*** Opening Supplied entries ***
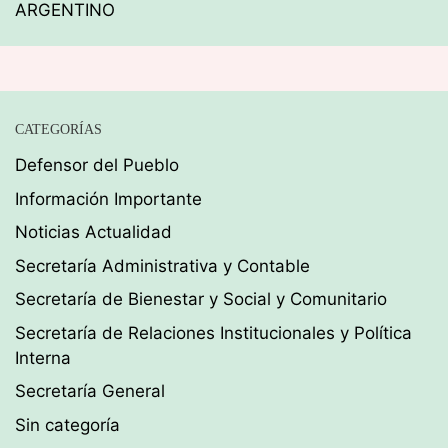
ARGENTINO
CATEGORÍAS
Defensor del Pueblo
Información Importante
Noticias Actualidad
Secretaría Administrativa y Contable
Secretaría de Bienestar y Social y Comunitario
Secretaría de Relaciones Institucionales y Política
Interna
Secretaría General
Sin categoría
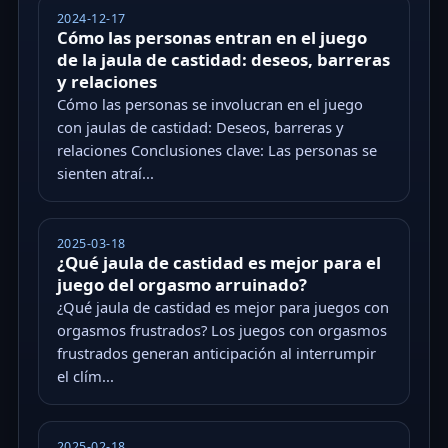
2024-12-17
Cómo las personas entran en el juego
de la jaula de castidad: deseos, barreras
y relaciones
Cómo las personas se involucran en el juego
con jaulas de castidad: Deseos, barreras y
relaciones Conclusiones clave: Las personas se
sienten atraí...
2025-03-18
¿Qué jaula de castidad es mejor para el
juego del orgasmo arruinado?
¿Qué jaula de castidad es mejor para juegos con
orgasmos frustrados? Los juegos con orgasmos
frustrados generan anticipación al interrumpir
el clím...
2025-02-18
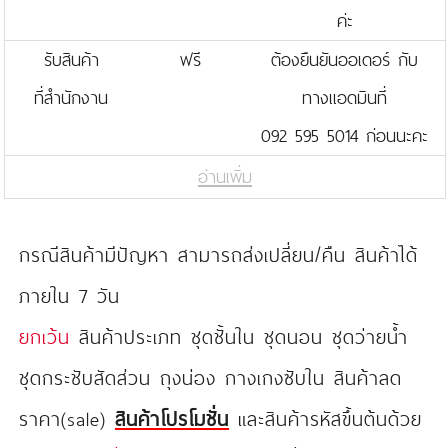
ค่ะ
รับสินค้า
ฟรี
ต้องยืนยันออเดอร์ กับ
ที่สำนักงาน
ทางแอดมินที่
092 595 5014 ก่อนนะคะ
อ่านเพิ่ม
กรณีสินค้ามีปัญหา สามารถส่งเปลี่ยน/คืน สินค้าได้
ภายใน 7 วัน
ยกเว้น
สินค้าประเภท ชุดชั้นใน ชุดนอน ชุดว่ายน้ำ
ชุดกระชับสัดส่วน ถุงน่อง กางเกงซับใน สินค้าลด
ราคา(sale)
สินค้าโปรโมชั่น
และสินค้ารหัสขึ้นต้นด้วย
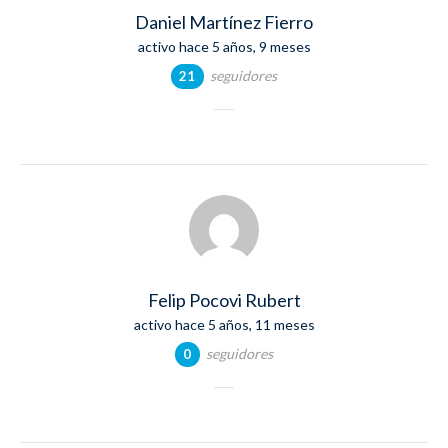
Daniel Martínez Fierro
activo hace 5 años, 9 meses
seguidores
21
Felip Pocovi Rubert
activo hace 5 años, 11 meses
seguidores
0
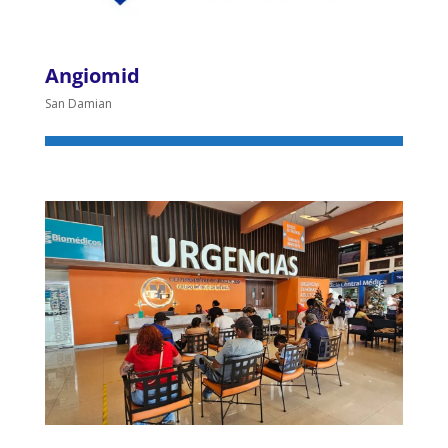
Angiomid
San Damian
*** Closing Supplied entries ***
_Work required_
Could you repeat, exactly and with nothing else, the lines from the first line of the records through the line containing "frustrados generan anticipación"? Leave out the pictures.

_Response_
ARGENTINO
CATEGORÍAS
Defensor del Pueblo
Información Importante
Noticias Actualidad
Secretaría Administrativa y Contable
Secretaría de Bienestar y Social y Comunitario
Secretaría de Relaciones Institucionales y Política
Interna
Secretaría General
Sin categoría
2024-12-17
Cómo las personas entran en el juego
de la jaula de castidad: deseos, barreras
y relaciones
Cómo las personas se involucran en el juego
con jaulas de castidad: Deseos, barreras y
relaciones Conclusiones clave: Las personas se
sienten atraí...
2025-03-18
¿Qué jaula de castidad es mejor para el
juego del orgasmo arruinado?
¿Qué jaula de castidad es mejor para juegos con
orgasmos frustrados? Los juegos con orgasmos
frustrados generan anticipación al interrumpir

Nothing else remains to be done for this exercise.